The updated Regulations define “Automated-Decision Systems” (ADS) as “[a] computational process that makes decisions or facilitates human decision making regarding an employment benefit,” that “may be derived from and/or use artificial intelligence, machine-learning, algorithms, statistics, and/or other data processing techniques.” Examples of functions that ADS can perform include resume screening, computer-based assessments, and analysis of applicant or employee data from third parties.

Both employers and “agents” are covered under the Regulations. Agents are defined as “any person acting on behalf of an employer, directly or indirectly, to exercise a function traditionally exercised by the employer or any other FEHA-regulated activity . . . .” Such functions could include applicant recruiting and screening, hiring, or decisions pertaining to leaves of absence or benefits.

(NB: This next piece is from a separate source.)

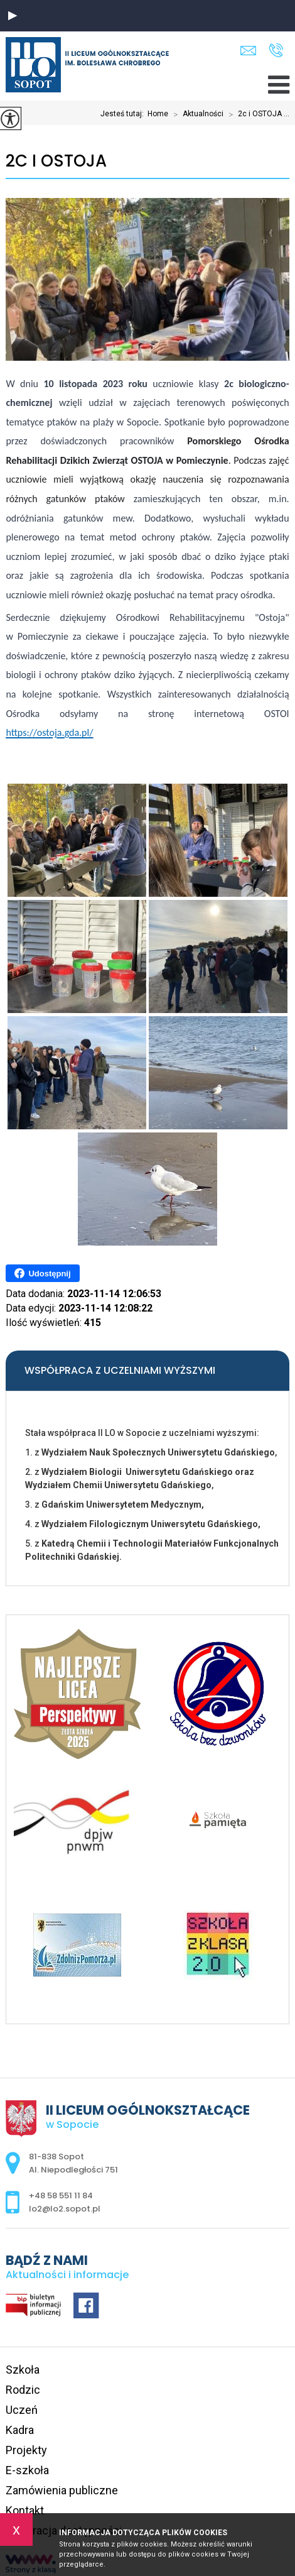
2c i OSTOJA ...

The Regulations provide that it is unlawful for a covered entity to use an ADS that discriminates against an applicant, employee, or a class of applicants or employees based on a protected characteristic, but also indicates that discrimination based on accent, English proficiency, height, or weight is prohibited. In defending against claims of such discrimination, the employer can point to any due diligence performed by the company, such as anti-bias testing. Lack of testing is also relevant to determine liability. Under the new Regulations, covered entities must retain personnel records and ADS data for four years.

Given the intense focus on the use of AI in employment in recent years, employers across the country who use AI tools should ensure that they understand how these tools work and whether they have been properly tested for bias. Employers should review their policies to ensure that the use of AI is adequately covered. Prudent employers will also review contracts with any third parties (such as AI developers or any consultants) to determine whether they are protected against liability arising from AI-related discrimination claims.